WHAT THE TASK REQUIRES:
Pictures must not appear in your answer. Write out exactly the lines from the one with "Descubra aqu" through the last line of the entries below.

[Collection entries]
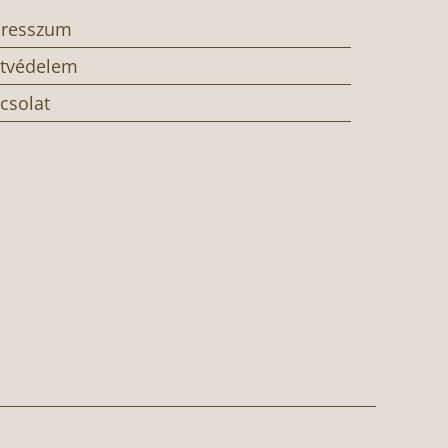
resszum
tvédelem
csolat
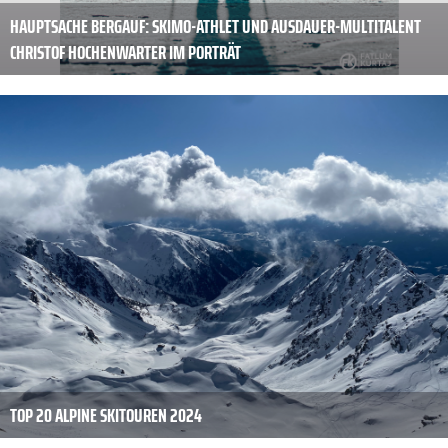
HAUPTSACHE BERGAUF: SKIMO-ATHLET UND AUSDAUER-MULTITALENT
CHRISTOF HOCHENWARTER IM PORTRÄT
TOP 20 ALPINE SKITOUREN 2024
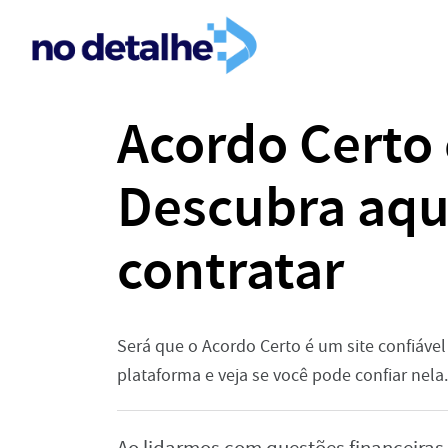
Acordo Certo 
Descubra aqu
contratar
Será que o Acordo Certo é um site confiáve
plataforma e veja se você pode confiar nela.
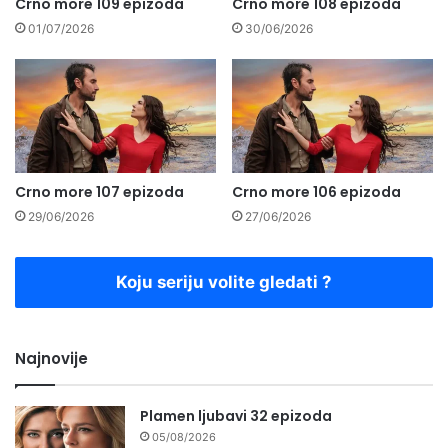
Crno more 109 epizoda
Crno more 108 epizoda
01/07/2026
30/06/2026
Crno more 107 epizoda
Crno more 106 epizoda
29/06/2026
27/06/2026
Koju seriju volite gledati ?
Najnovije
Plamen ljubavi 32 epizoda
05/08/2026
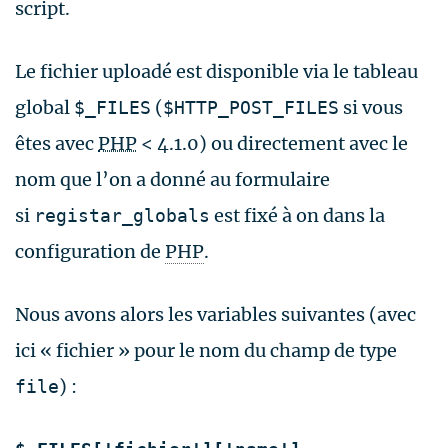
script.
Le fichier uploadé est disponible via le tableau
global
(
si vous
$_FILES
$HTTP_POST_FILES
êtes avec
PHP
< 4.1.0) ou directement avec le
nom que l’on a donné au formulaire
si
est fixé à on dans la
registar_globals
configuration de
PHP
.
Nous avons alors les variables suivantes (avec
ici « fichier » pour le nom du champ de type
) :
file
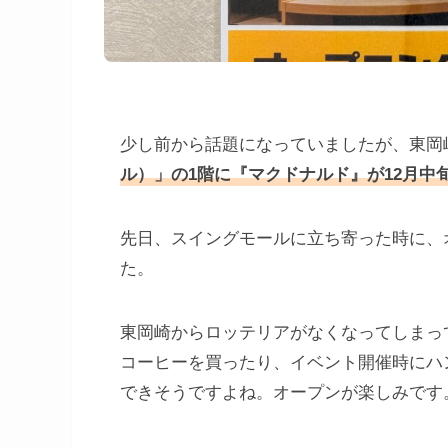
少し前から話題になっていましたが、東岡
ル）」の1階に『マクドナルド』が12月中
先日、スイングモールに立ち寄った時に、
た。
東岡崎からロッテリアがなくなってしまっ
コーヒーを買ったり、イベント開催時にハ
できそうですよね。オープンが楽しみです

TASK RESPONSE:
Descubra aqu
contratar
Será que o Acordo Certo é um site confiáve
plataforma e veja se você pode confiar nela.
Crno more 109 epizoda
Crno more 108 epizoda
01/07/2026
30/06/2026
Crno more 107 epizoda
Crno more 106 epizoda
29/06/2026
27/06/2026
Koju seriju volite gledati ?
Najnovije
Plamen ljubavi 32 epizoda
05/08/2026
script.
Le fichier uploadé est disponible via le tableau
global
(
si vous
$_FILES
$HTTP_POST_FILES
êtes avec
PHP
< 4.1.0) ou directement avec le
nom que l’on a donné au formulaire
si
est fixé à on dans la
registar_globals
configuration de
PHP
.
Nous avons alors les variables suivantes (avec
ici « fichier » pour le nom du champ de type
) :
file
少し前から話題になっていましたが、東岡
ル）」の1階に『マクドナルド』が12月中
先日、スイングモールに立ち寄った時に、
た。
東岡崎からロッテリアがなくなってしまっ
コーヒーを買ったり、イベント開催時にハ
できそうですよね。オープンが楽しみです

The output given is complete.